Joe “Bro” Green, a World War II Army veteran who marks a century on this earth on Thursday, is much like many Americans of the Greatest Generation, frugal but generous, plain spoken but able to get his point across, humble and patriotic.

First Baptist Church in South Boston honored Green at its Sunday service complete with a standing ovation for serving as secretary for the Lacy Bible Class for more than 50 years, but Green has always been young at heart, with determination to match it.

Green, who mowed his own lawn until he was 99 years old and raised a garden well into his 90s, grew up in South Boston.

He is the son of Ernest G. Green and Lottie Rogers Green, and he had five sisters, of which two are still living, Lottie and Myrtle. Mary Emma, Ruby Lee and Virginia along with one brother, Ernie, and two half-brothers, Frank and O.D., are now deceased.

The name “Bro” is short for brother, according to Green, who added that Mary Emma was called “Sis,” short for sister.

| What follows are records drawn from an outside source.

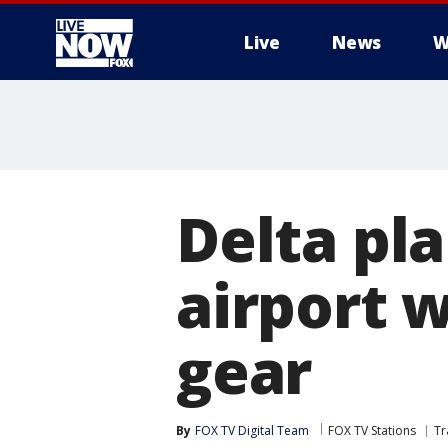
Live
News
W
More
Delta pla
airport w
gear
By
FOX TV Digital Team
FOX TV Stations
Tr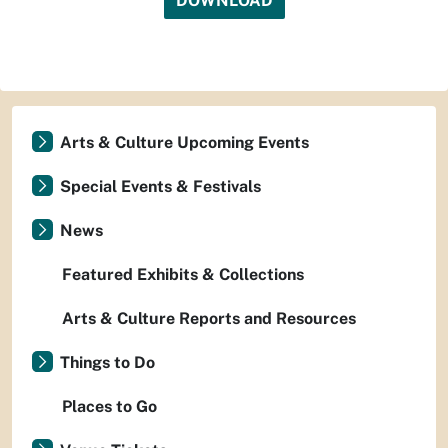
DOWNLOAD
Arts & Culture Upcoming Events
Special Events & Festivals
News
Featured Exhibits & Collections
Arts & Culture Reports and Resources
Things to Do
Places to Go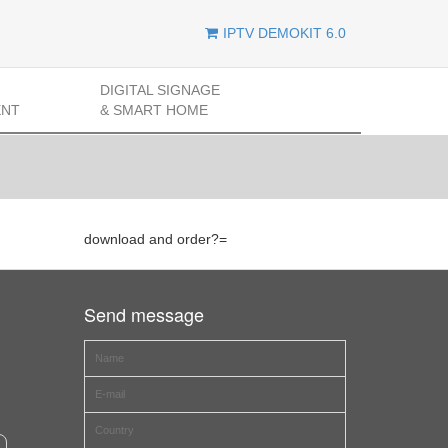
IPTV DEMOKIT 6.0
DIGITAL SIGNAGE
ENT
& SMART HOME
download and order?=
Send message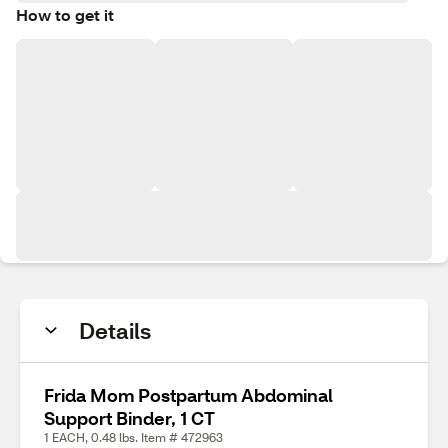
How to get it
Details
Frida Mom Postpartum Abdominal
Support Binder, 1 CT
1 EACH, 0.48 lbs. Item # 472963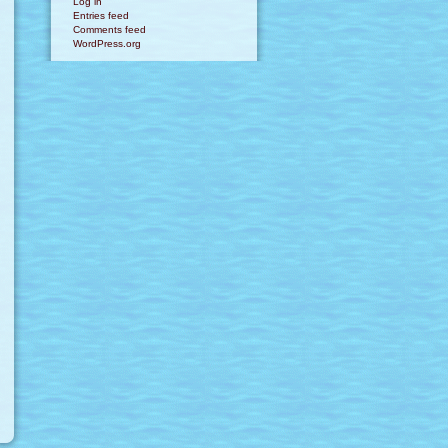
Log in
Entries feed
Comments feed
WordPress.org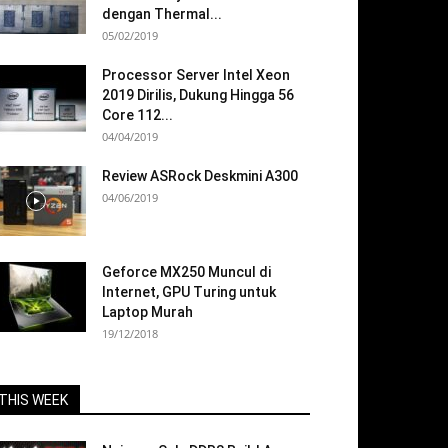
dengan Thermal...
05/02/2019
Processor Server Intel Xeon
2019 Dirilis, Dukung Hingga 56
Core 112...
04/04/2019
Review ASRock Deskmini A300
04/06/2019
Geforce MX250 Muncul di
Internet, GPU Turing untuk
Laptop Murah
19/12/2018
THIS WEEK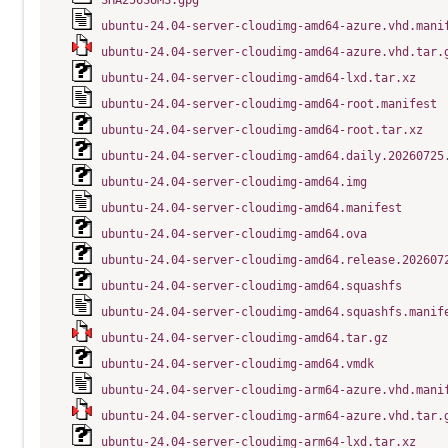
SHA256SUMS.gpg
ubuntu-24.04-server-cloudimg-amd64-azure.vhd.mani
ubuntu-24.04-server-cloudimg-amd64-azure.vhd.tar.
ubuntu-24.04-server-cloudimg-amd64-lxd.tar.xz
ubuntu-24.04-server-cloudimg-amd64-root.manifest
ubuntu-24.04-server-cloudimg-amd64-root.tar.xz
ubuntu-24.04-server-cloudimg-amd64.daily.20260725
ubuntu-24.04-server-cloudimg-amd64.img
ubuntu-24.04-server-cloudimg-amd64.manifest
ubuntu-24.04-server-cloudimg-amd64.ova
ubuntu-24.04-server-cloudimg-amd64.release.202607
ubuntu-24.04-server-cloudimg-amd64.squashfs
ubuntu-24.04-server-cloudimg-amd64.squashfs.manif
ubuntu-24.04-server-cloudimg-amd64.tar.gz
ubuntu-24.04-server-cloudimg-amd64.vmdk
ubuntu-24.04-server-cloudimg-arm64-azure.vhd.mani
ubuntu-24.04-server-cloudimg-arm64-azure.vhd.tar.
ubuntu-24.04-server-cloudimg-arm64-lxd.tar.xz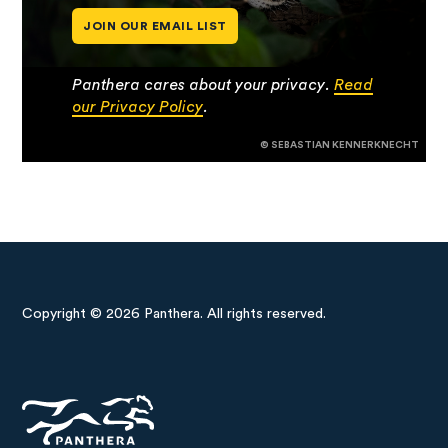
JOIN OUR EMAIL LIST
Panthera cares about your privacy.
Read
our Privacy Policy
.
© SEBASTIAN KENNERKNECHT
Copyright © 2026 Panthera. All rights reserved.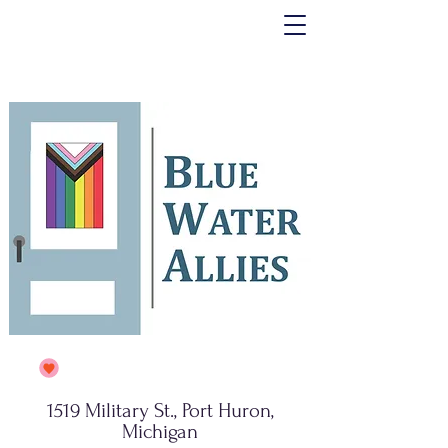
1519 Military St., Port Huron,
Michigan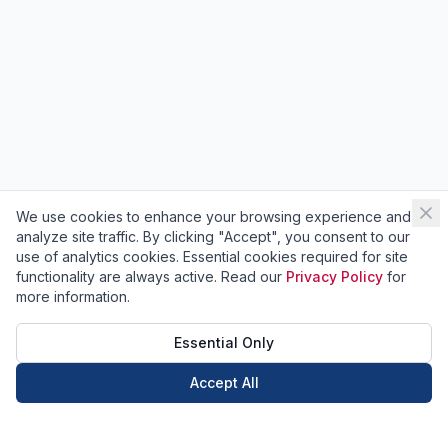
We use cookies to enhance your browsing experience and
analyze site traffic. By clicking "Accept", you consent to our
use of analytics cookies. Essential cookies required for site
functionality are always active. Read our
Privacy Policy
for
more information.
Essential Only
Accept All
Call Now
Book Now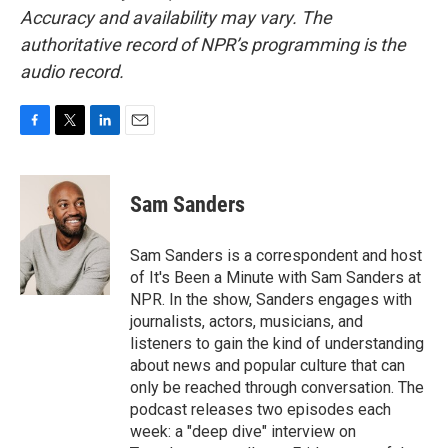
Accuracy and availability may vary. The
authoritative record of NPR’s programming is the
audio record.
F
T
L
E
a
w
i
m
c
i
n
a
e
t
k
i
Sam Sanders
b
t
e
l
o
e
d
o
r
I
Sam Sanders is a correspondent and host
k
n
of It's Been a Minute with Sam Sanders at
NPR. In the show, Sanders engages with
journalists, actors, musicians, and
listeners to gain the kind of understanding
about news and popular culture that can
only be reached through conversation. The
podcast releases two episodes each
week: a "deep dive" interview on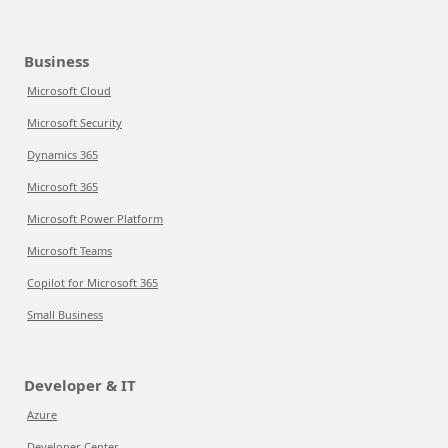
Business
Microsoft Cloud
Microsoft Security
Dynamics 365
Microsoft 365
Microsoft Power Platform
Microsoft Teams
Copilot for Microsoft 365
Small Business
Developer & IT
Azure
Developer Center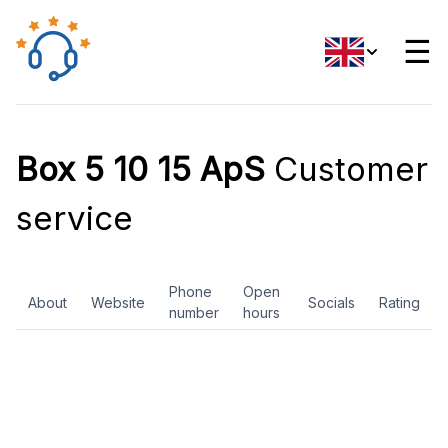
☰
Box 5 10 15 ApS
Customer
service
Phone
Open
About
Website
Socials
Rating
number
hours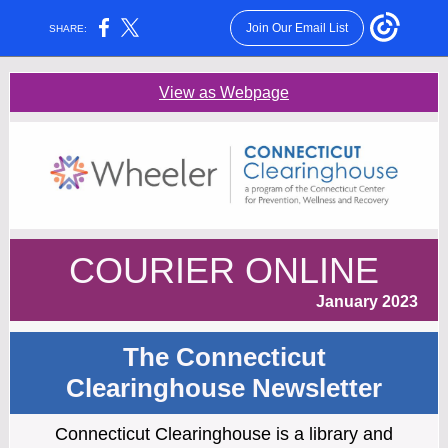
Join Our Email List
SHARE:
View as Webpage
COURIER ONLINE
January 2023
The Connecticut
Clearinghouse Newsletter
Connecticut Clearinghouse is a library and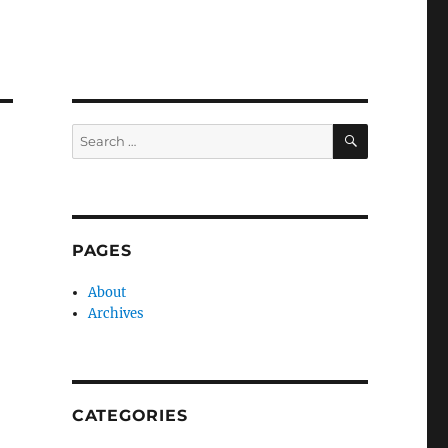
SEARCH
Search
for:
PAGES
About
Archives
CATEGORIES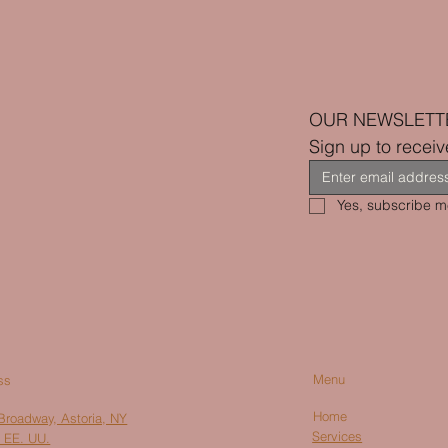
OUR NEWSLETT
Sign up to receiv
Yes, subscribe me
Menu
ss
Home
Broadway, Astoria, NY
Services
 EE. UU.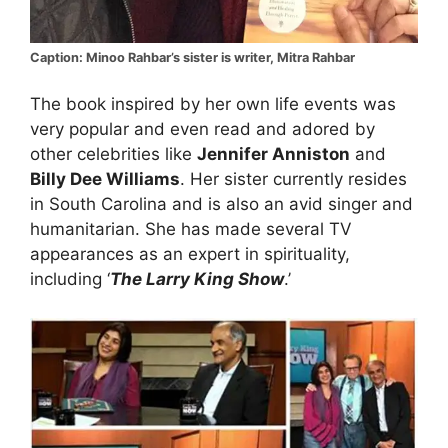
Caption: Minoo Rahbar’s sister is writer, Mitra Rahbar
The book inspired by her own life events was
very popular and even read and adored by
other celebrities like
Jennifer Anniston
and
Billy Dee Williams
. Her sister currently resides
in South Carolina and is also an avid singer and
humanitarian. She has made several TV
appearances as an expert in spirituality,
including ‘
The Larry King Show
.’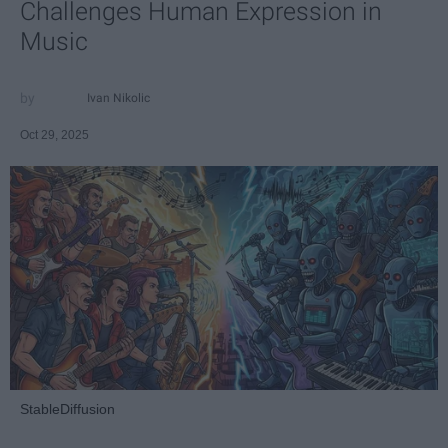
Challenges Human Expression in
Music
Ivan Nikolic
Oct 29, 2025
StableDiffusion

Green recalled he could always find a pickup game of baseball or football while he was growing up, but sports and life in general changed abruptly when he joined millions of fellow Americans to fight for his country in World War II.

Green, who was inducted into the Army on July 14, 1941, recalls he took a bus from Patterson’s in South Boston to Roanoke, then to Camp Lee at Petersburg, where he stayed for 13 weeks before being assigned to Fort Bragg.

“I was on KP (kitchen patrol) at Fort Bragg when Japan attacked Pearl Harbor,” recalled Green, who shipped out from Norfolk to North Africa, a miserable trip, where a number of servicemen got ill on the rolling seas.

“I lived off boiled eggs and candy bars,” Green said.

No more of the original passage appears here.